Train Set Mean Squared Error (MSE): 8.402082066785892e-29
Mean Cross-Validation R2: 0.999818656283875


##### Try with different regression parameters

In [48]:
regressor=DecisionTreeRegressor(splitter='random', random_state=1)
regressor.fit(X,y)

DecisionTreeRegressor(random_state=1, splitter='random')

In [49]:
y_pred=regressor.predict(X_test)

In [50]:
rms=sqrt(msc(y_test,y_pred))
print('The mean squared error is',rms)

The mean squared error is 8.215282748448146e-15


### Using the Priority corrected dataframes

### Dummy Priority 

In [108]:
XDP = Priority_Dummy.loc[:, ~Priority_Dummy.columns.isin(['Response_time', 'ARRIVE', 'DISPATCH', 'DATE'])]
yDP = Priority_Dummy['Response_Time']
XDP_train,XDP_test,yDP_train,yDP_test=train_test_split(XDP,yDP,test_size=.2, random_state=0)

In [109]:
# Same Regression parameters as Original
regressor=DecisionTreeRegressor(random_state=0)
regressor.fit(XDP,yDP)
yDP_pred=regressor.predict(XDP_test)
rms=sqrt(msc(yDP_test,yDP_pred))
print('The mean squared error of the Priority_Dummy is',rms)

The mean squared error of the Priority_Dummy is 9.135838253467874e-15


In [110]:
# Changed regression parameters
regressor=DecisionTreeRegressor(splitter='random', random_state=1)
regressor.fit(XDP,yDP)
yDP_pred=regressor.predict(XDP_test)
rms=sqrt(msc(yDP_test,yDP_pred))
print('The mean squared error of the Priority_Dummy is',rms)

The mean squared error of the Priority_Dummy is 9.558203648479954e-15


## Priority Reorder

In [97]:
XPR = Priority_re.loc[:, ~Priority_re.columns.isin(['Response_time', 'ARRIVE', 'DISPATCH', 'DATE'])]
yPR = Priority_re['Response_Time']
XPR_train,XPR_test,yPR_train,yPR_test=train_test_split(XPR,yPR,test_size=.2, random_state=0)

In [99]:
# Same regression parameters as the original
regressor=DecisionTreeRegressor(random_state=0)
regressor.fit(XPR,yPR)
yPR_pred=regressor.predict(XPR_test)
rms=sqrt(msc(yPR_test,yPR_pred))
print('The mean squared error of the Priority_re is',rms)

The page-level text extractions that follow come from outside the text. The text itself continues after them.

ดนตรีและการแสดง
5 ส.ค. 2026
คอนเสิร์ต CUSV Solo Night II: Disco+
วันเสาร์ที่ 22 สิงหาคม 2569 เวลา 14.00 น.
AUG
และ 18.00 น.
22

The mean squared error of the Priority_re is 9.037325085585732e-15


In [98]:
# Changed regression parameters
regressor=DecisionTreeRegressor(splitter='random', random_state=1)
regressor.fit(XPR,yPR)
yPR_pred=regressor.predict(XPR_test)
rms=sqrt(msc(yPR_test,yPR_pred))
print('The mean squared error of the Priority_re is',rms)

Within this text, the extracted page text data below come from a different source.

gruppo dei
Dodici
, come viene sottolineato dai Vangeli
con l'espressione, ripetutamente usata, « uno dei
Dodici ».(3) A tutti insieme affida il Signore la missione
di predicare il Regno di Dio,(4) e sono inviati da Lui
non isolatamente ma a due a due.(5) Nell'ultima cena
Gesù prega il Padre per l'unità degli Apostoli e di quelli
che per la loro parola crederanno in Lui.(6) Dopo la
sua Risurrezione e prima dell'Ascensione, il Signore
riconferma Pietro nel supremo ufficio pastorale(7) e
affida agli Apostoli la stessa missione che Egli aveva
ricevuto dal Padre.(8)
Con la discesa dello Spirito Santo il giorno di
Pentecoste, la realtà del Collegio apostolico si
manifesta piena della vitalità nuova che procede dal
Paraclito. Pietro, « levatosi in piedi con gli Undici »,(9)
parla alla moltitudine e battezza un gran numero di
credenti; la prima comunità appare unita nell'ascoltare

The mean squared error of the Priority_re is 8.015148211178783e-15


The Decision Tree Regression seems to fit the model extremely well. I am suspicious of potential overfitting issues, however it seems to maintain a very low mean squared error when put through different parameters on the regression.